The recipe for peace in Syria: humanitarian persistence and a quiet diplomacy, unthreatened by absolutist demands or statements. By Martin Griffiths
Good news for Syria - at last. There is something uplifting about the persistence of hope over experience which has brought Syrian families a chance of a few days, perhaps longer, of a respite from the hell of war.
But this marvel should not stop us being clear-eyed about the future. President Assad and his allies have done well recently. This means that they will have no patience with any consideration of the Geneva Communique. This Communique was agreed by the UN Security Council in 2012 and it's central provision is the departure of Assad from Syria's politics. Some western commentators, acknowledging this new reality, have urged Syrians to dial down on their aspirations and accept a 'transition' with an ever-present Assad. Secretary Kerry has even been quoted as saying that a divided Syria may be the country's future.
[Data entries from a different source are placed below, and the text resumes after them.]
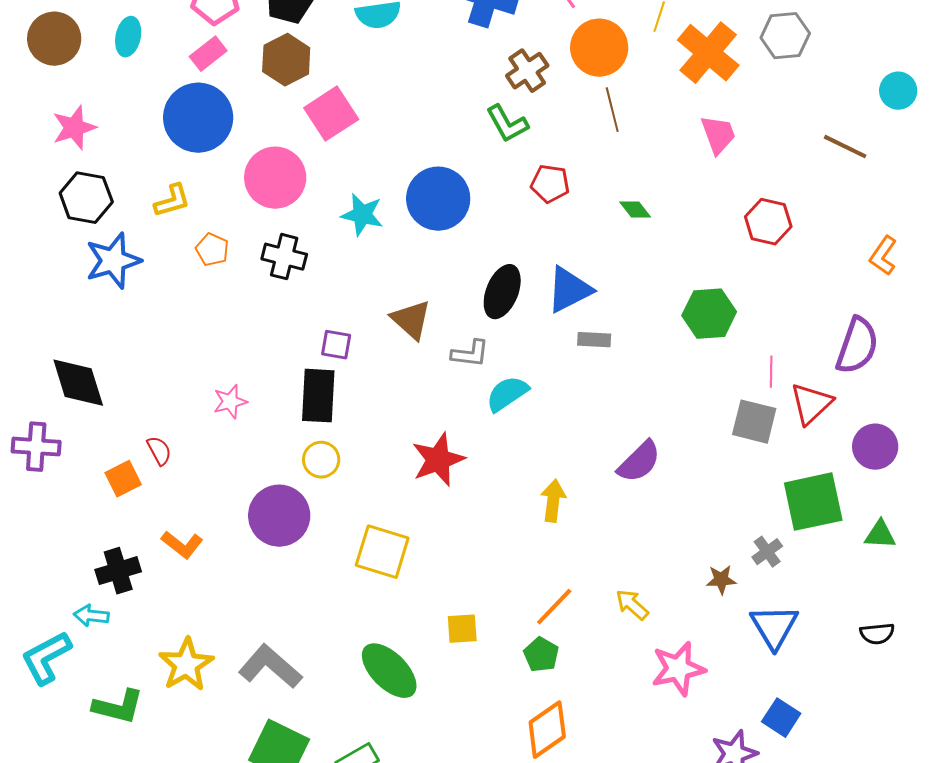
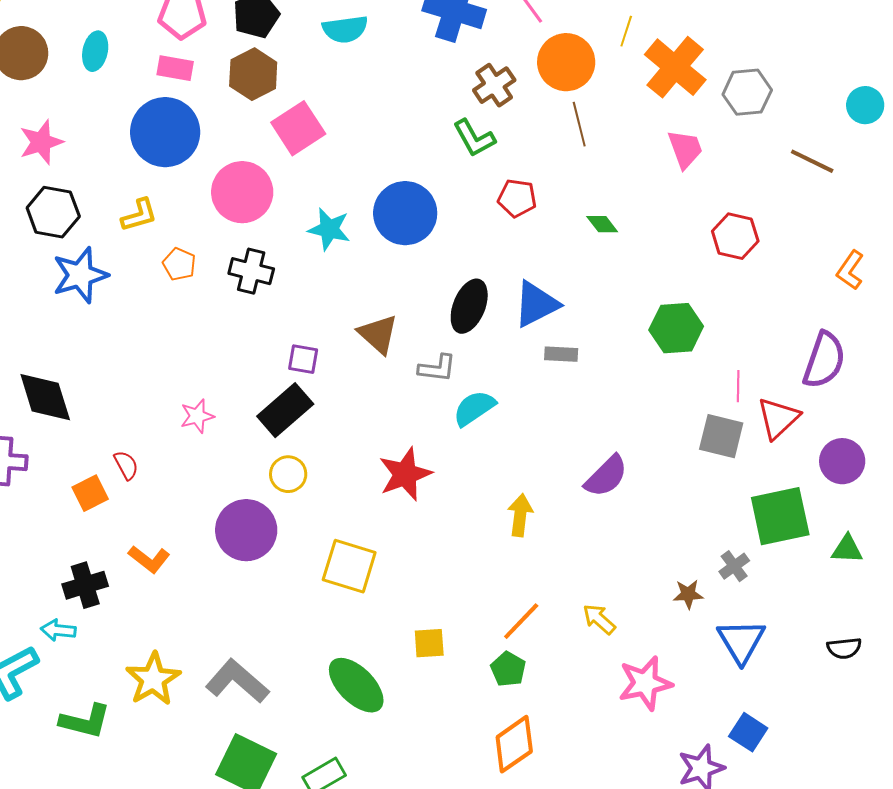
gray hexagon: (785, 36) -> (747, 92), moved
pink rectangle: (208, 54) -> (175, 68), turned 48
black rectangle: (318, 396) -> (285, 410), turned 46

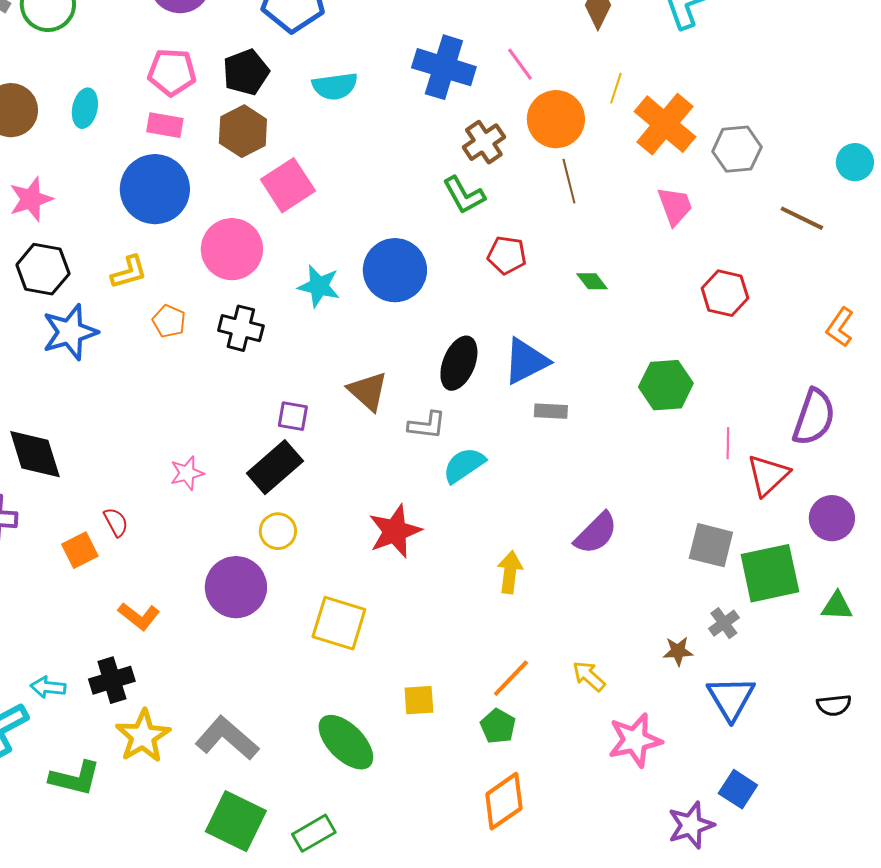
gray square: (721, 436) -> (711, 545), moved
black cross: (85, 585) -> (112, 680), moved

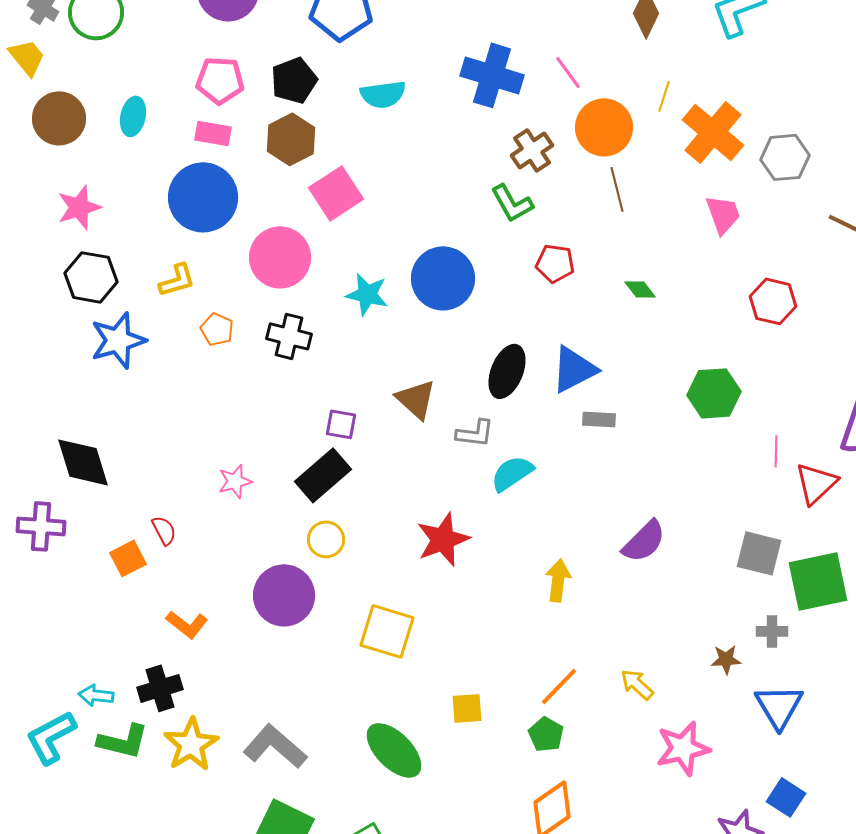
gray cross: (724, 623) -> (772, 631), turned 36
green L-shape: (75, 778) -> (123, 741), moved

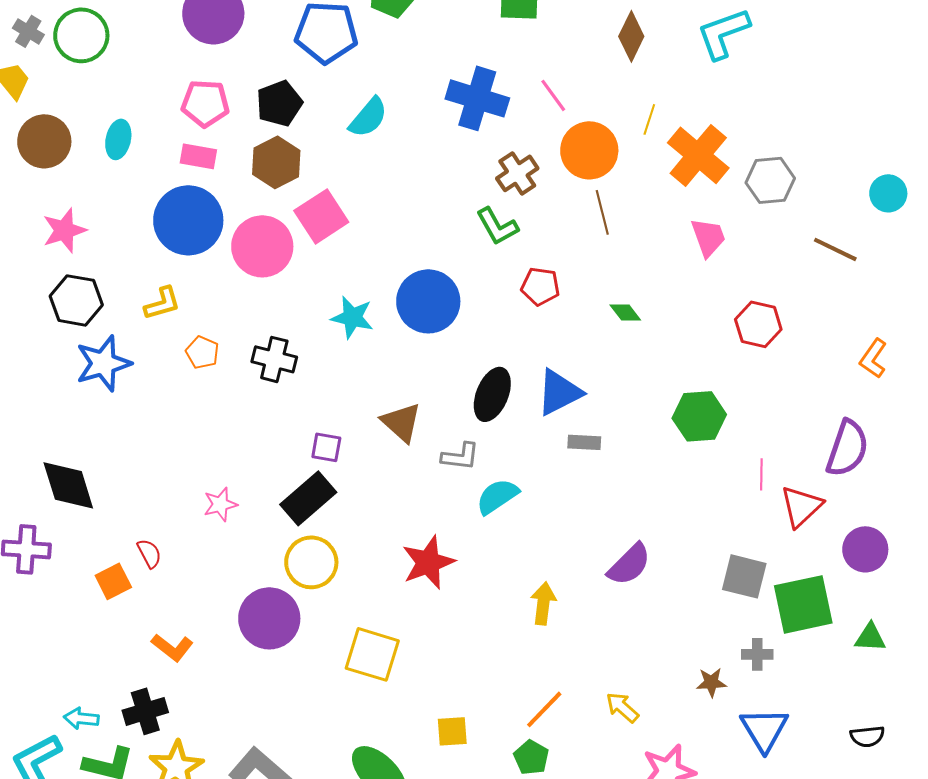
cyan semicircle: (383, 94) -> (368, 117), turned -42
pink circle: (280, 257) -> (262, 246), moved
yellow circle: (326, 539) -> (311, 562), size x1.4

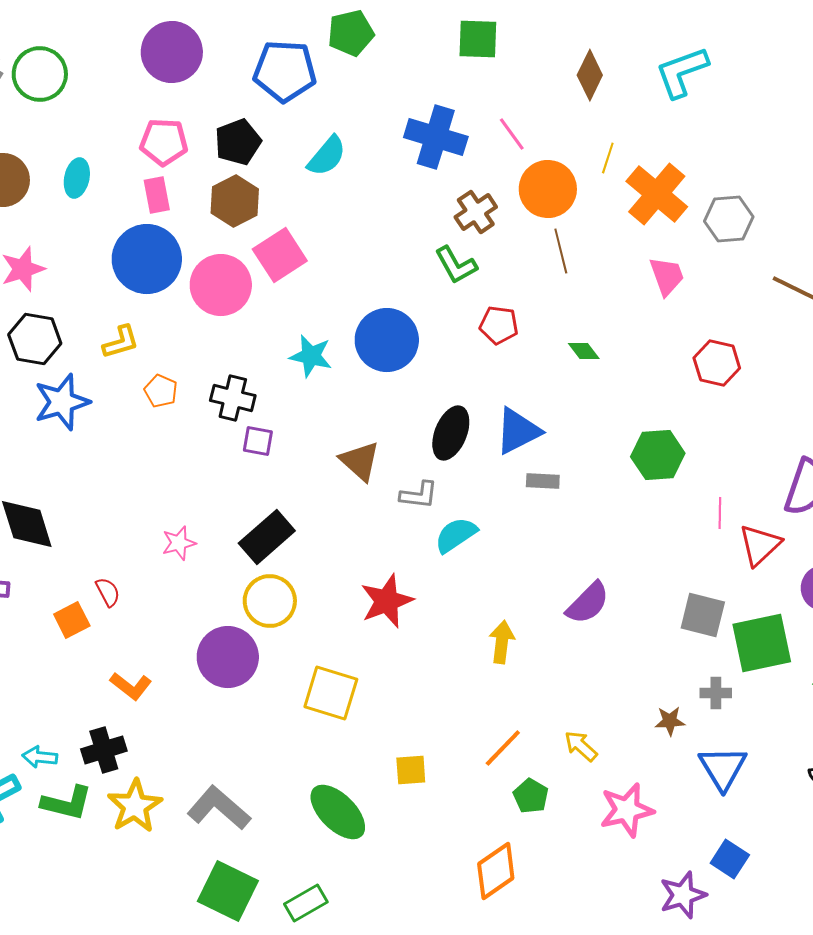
pink rectangle: (198, 156) -> (157, 195), turned 69
purple square: (326, 447) -> (258, 441), moved
green pentagon: (531, 757) -> (531, 796), moved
This facile shift in diplomatic views has one big problem. Syrians, or at least a very large percentage of them, do not think that way. They know - better than we do - the grim reality of Assad's recent successes, measured in the uptick in Russian sorties now briefly suspended. Syrians know the misery of war which has deprived a generation of children of education, and something under half a million of them of their lives. They know all this. But guess what: their anger at Assad and his murderous allies, has only increased. Syrians are nowhere nearer a consensus on peace; in fact they may be further away. And we should not allow our own rather distant assessments blind us from this basic truth. This is also relevant for the upcoming peace talks, scheduled to begin within a week: The talks unfortunately do not have any greater chance of success than the talks that we have seen before. As long as Syrians do not agree on their future we will see an increase in hatred as the fighting continues.
Another failure in Geneva is not something our consciences should accept. All acts have consequences. A failure in Geneva is not a neutral act. It will take us backward, a journey marked by the disillusion of Syrians in diplomacy.
Is there another way?
I believe there must be.
First of all it must include a managed moderation of the conflict. We have seen these past few days that diplomacy can perform some miracles. A steady hand on the war needs to be sustained beyond the two weeks sometimes cited for this cessation of hostilities.
Secondly, we must give indirect diplomacy a chance to identify compromises and possibilities. A resumption of the theatre of Geneva gives no chance to the discreet and always valuable talks in the shadows which find a way through impossible differences. Peace is always made this way: through quiet conversations as well as public consensus.
Thirdly, we must not give in to easy compromises. Talk of a divided Syria does nobody a service; any such eventuality would be bound to serve the interests of the nihilists in ISIS, but not the desire of Syrians eventually to live again together as they have done these countless centuries.
The time calls out for a humanitarian persistence, and a quiet diplomacy, unthreatened by absolutist demands or statements.